How is Zinc Deficiency Treated?

Zinc Deficiency is treated in the following manner:

  • Recommending zinc supplements to raise the level of zinc in the body
  • Improving diet, including treatment for eating disorders such as anorexia nervosa
  • Undertaking treatment of diseases and conditions that may lead to decreased levels of zinc in the body

How can Zinc Deficiency be Prevented?

Zinc Deficiency may be prevented by:

  • Maintaining a healthy and well-balanced diet that includes sufficient amounts of zinc. Animal products, such as red meat, poultry, and milk, are rich sources of zinc
  • Seeking early treatment for diseases, conditions, and disorders that may lead to Zinc Deficiency

If Zinc Deficiency occurs due to acrodermatitis enteropathica, then there are no specific methods or guidelines to prevent the condition, since it is caused by genetic factors.

  • Genetic testing of the expecting parents (and related family members) and prenatal diagnosis (molecular testing of the fetus during pregnancy) may help in understanding the risks better during pregnancy
  • If there is a family history of the condition, then genetic counseling will help assess risks before planning for a child
  • Active research is currently being performed to explore the possibilities for treatment and prevention of inherited and acquired genetic disorders such as acrodermatitis enteropathica

Regular medical screening at periodic intervals with tests, scans, and physical examinations are recommended.

What is the Prognosis of Zinc Deficiency? (Outcomes/Resolutions)

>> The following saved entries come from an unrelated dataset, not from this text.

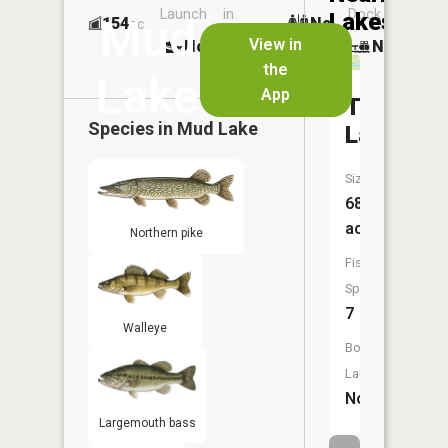
Launch
in
Dock
Lakes
Mud
154
No
ac
Launch
View in
No
No
No
the
Lake
App
Tamarac
Species in
Mud Lake
Lake
Size:
68
acres
Northern pike
Fish
Species:
7
Walleye
Boat
Launch:
No
Largemouth bass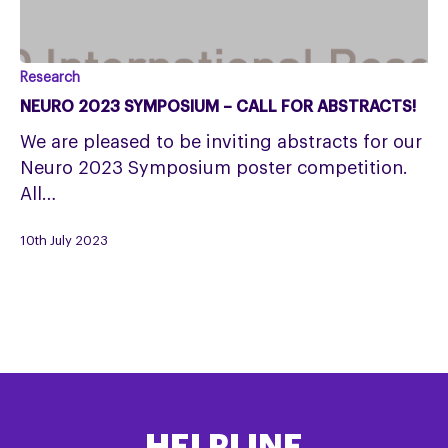
Neuro
Research
2023
NEURO 2023 SYMPOSIUM – CALL FOR ABSTRACTS!
Symposium
We are pleased to be inviting abstracts for our
–
Neuro 2023 Symposium poster competition.
Call
All…
for
Abstracts!
10th July 2023
HELPLINE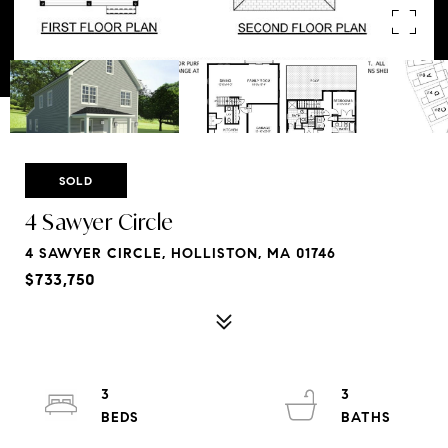
SOLD
4 Sawyer Circle
4 SAWYER CIRCLE, HOLLISTON, MA 01746
$733,750
3
3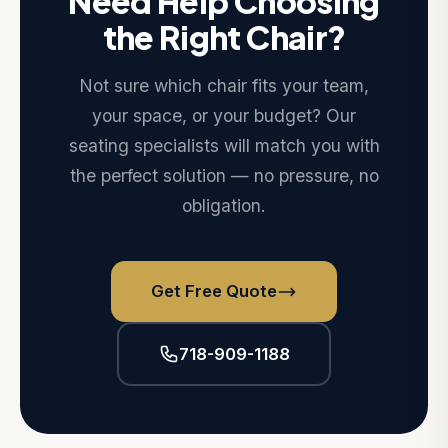
Need Help Choosing
the Right Chair?
Not sure which chair fits your team,
your space, or your budget? Our
seating specialists will match you with
the perfect solution — no pressure, no
obligation.
Get Free Quote
718-909-1188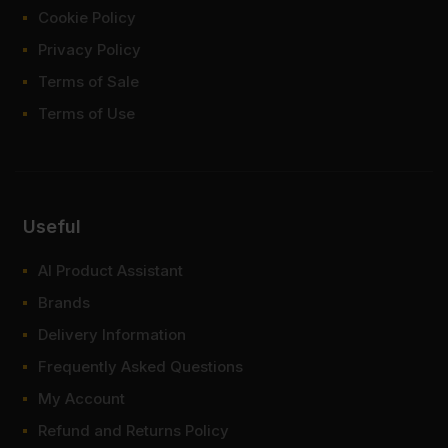
Cookie Policy
Privacy Policy
Terms of Sale
Terms of Use
Useful
AI Product Assistant
Brands
Delivery Information
Frequently Asked Questions
My Account
Refund and Returns Policy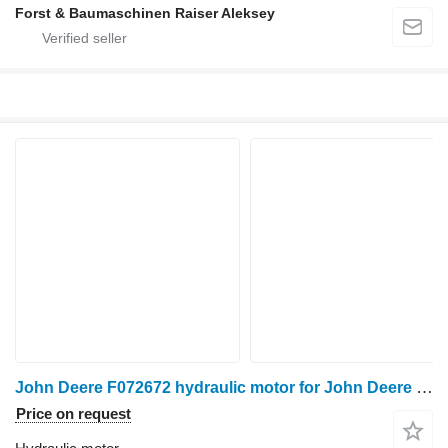
Forst & Baumaschinen Raiser Aleksey
John Deere F072672 hydraulic motor for John Deere 1270E, 1470E harvester
Price on request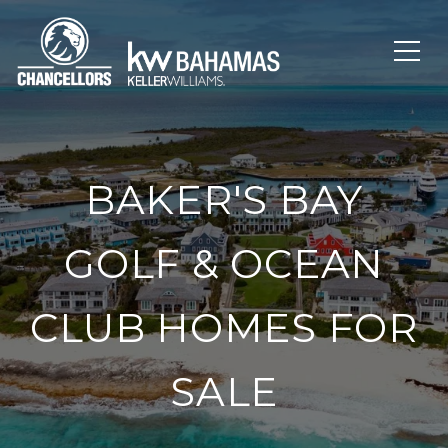
BAKER'S BAY
GOLF & OCEAN
CLUB HOMES FOR
SALE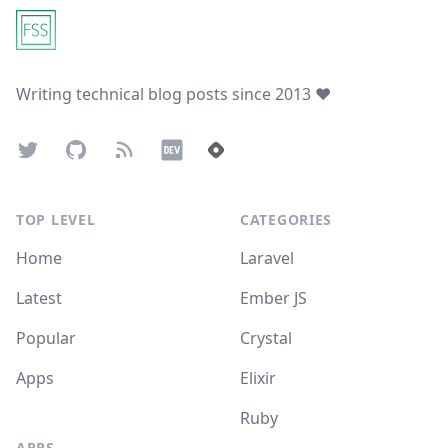
Writing technical blog posts since 2013 ❤️
Twitter
GitHub
Atom Feed
Dev.to
Hashnode
TOP LEVEL
CATEGORIES
Home
Laravel
Latest
Ember JS
Popular
Crystal
Apps
Elixir
Ruby
APPS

The prognosis of Zinc Deficiency is generally positive with suitable treatment. The outcome of the condition may be the following:

  • Elimination of symptoms following appropriate treatment
  • Prolonged signs and symptoms without adequate treatment, which may lead to additional complications. In rare and severe cases, these complications may be fatal

Additional and Relevant Useful Information for Zinc Deficiency:

Zinc intake should not exceed 25 mg per day, as excessive zinc in the body can also result in additional problems/abnormalities.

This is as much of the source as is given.